So … I stopped by Lowe’s before church on Wednesday night because I needed to make a copy of my mailbox key. All it is, is a little 1 inch key (well, 1.5 inches) that cost me a grand total of $1.47.

After I swiped my debit card to pay for it, a little piece of receipt started to make its way out of its plastic machine prison … then it kept going and going and going. When it was over, I walked away with a receipt that measured just over 2 feet long. Does anyone else find that a little excessive?



Ugh … It was bound to happen. Every friend I have who has owned a 360 for longer than a month has been through this before. EVERY single friend. I knew it even when I was handing over my hard-earned cash to the lady at Circuit City, but I thought to myself “It only happens to everybody else. It won’t happen to me”. WRONG!

Well, It took about a year and a half but it finally happened. My precious 360 crapped out on me with the “ring of death”. What’s even worse is the fact that, even though Halo 3 has been out since September, I had just decided to finish the game on Legendary.

I guess it was the non-stop hours of gameplay that caused the 360 to overheat (or Microsoft just had no idea how to properly build a gaming console). But here’s the thing: it died on me as I started the next-to-last level of Halo 3! AAAAHHHHHH!!!!! How does that happen?!?!?! Do I even need to say how angry I am?

Now … while my Halo teammates like Jason and Poncho are ranking up and collecting all kinds of achievements, I’ll be stuck at home … waiting by the door, like a dog, for the mailman with a fresh new (or repaired) Xbox which could take up to 6 FREAKIN WEEKS!!!!! ARE YOU SERIOUS?!?!?!?!

So, how are you going to make it up to me, Microsoft? Huh? Oh … by “fixing” the problem for free while I do without gaming for a month or so? Wow, that makes perfect sense. How does repairing something for free (that shouldnt have needed to be repaired in the first place) going to make up for the probably thousands of times that I closed my eyes, held my breath, and pressed the power button on my 360 … just hoping that this time wasn’t the time that it died?

So, now I wait. I wait for the cardboard coffin of a box to arrive at my place. Stick my 360 in and say “have a nice trip” and hope that I get it back soon. Sure there are other, more productive things I could do since I can’t play Xbox, but that still doesn’t take away the bitterness.

All I know is that there are 2 more levels of evil aliens to rid the world of … and I cannot rest until that happens. Besides … that’s probably what Jesus would do.

Does it bother anyone else to see Christmas lights up AFTER new years day? Now of course the light problem gets on my nerves, but how bout the peeps that leave those goofy blow-up Christmas decorations in their yard? Ahh! Nobody wants to see a half inflated stupid Santa in the middle of February. Am I right? Please say I’m right… I need this.
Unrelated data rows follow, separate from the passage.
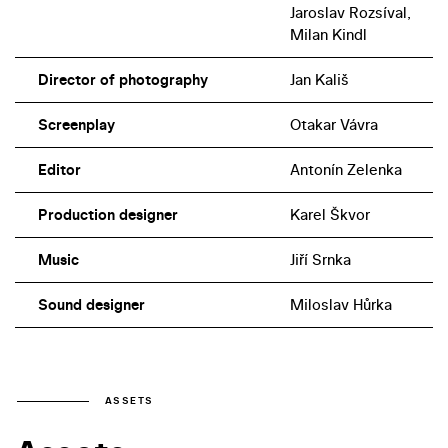
Jaroslav Rozsíval,
Milan Kindl
Director of photography
Jan Kališ
Screenplay
Otakar Vávra
Editor
Antonín Zelenka
Production designer
Karel Škvor
Music
Jiří Srnka
Sound designer
Miloslav Hůrka
ASSETS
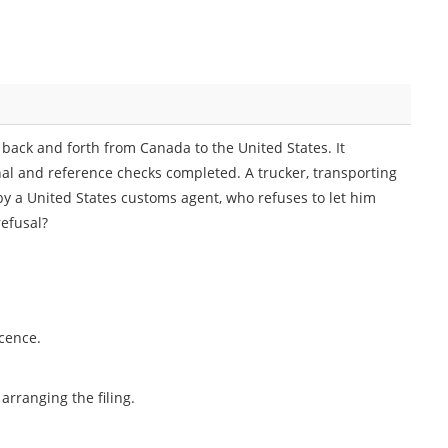
back and forth from Canada to the United States. It
nal and reference checks completed. A trucker, transporting
by a United States customs agent, who refuses to let him
refusal?
icence.
rranging the filing.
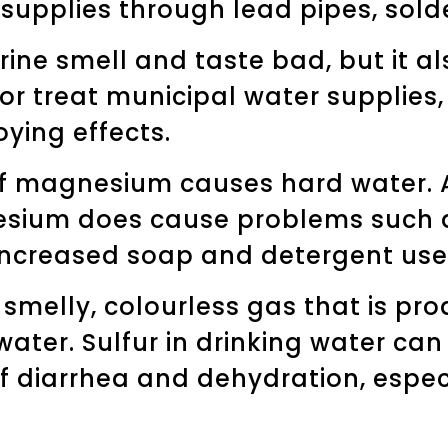
 supplies through lead pipes, solde
rine smell and taste bad, but it al
 or treat municipal water supplies
ying effects.
f magnesium causes hard water. Al
esium does cause problems such a
increased soap and detergent use
a smelly, colourless gas that is pr
er. Sulfur in drinking water can 
of diarrhea and dehydration, espec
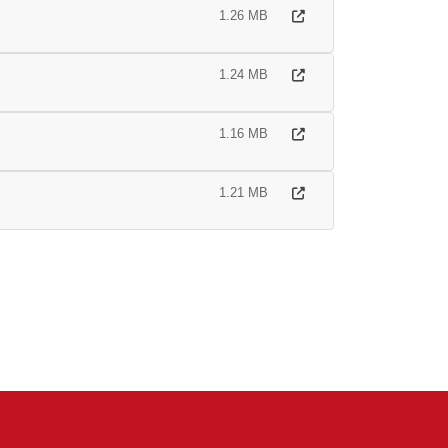
1.26 MB
1.24 MB
1.16 MB
1.21 MB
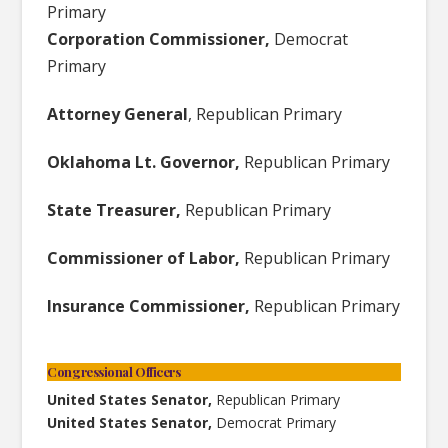
Primary
Corporation Commissioner,
Democrat
Primary
Attorney General
, Republican Primary
Oklahoma Lt. Governor,
Republican Primary
State Treasurer,
Republican Primary
Commissioner of Labor,
Republican Primary
Insurance Commissioner,
Republican Primary
Congressional Officers
United States Senator,
Republican Primary
United States Senator,
Democrat Primary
*Public Message to The City of Richmond and Surrounding Counties*

You have until January 15th to remove all blow-up jolly Christmas junk from your front lawn… Or, I’m breaking out the Daisy Air-pump 312 BB rifle!! (See how easily these examples of holiday horror inflate after they are filled with 10 beautifully placed BB holes) :)

I love Christmas, I really do, but lets not go overboard. Can I get an amen?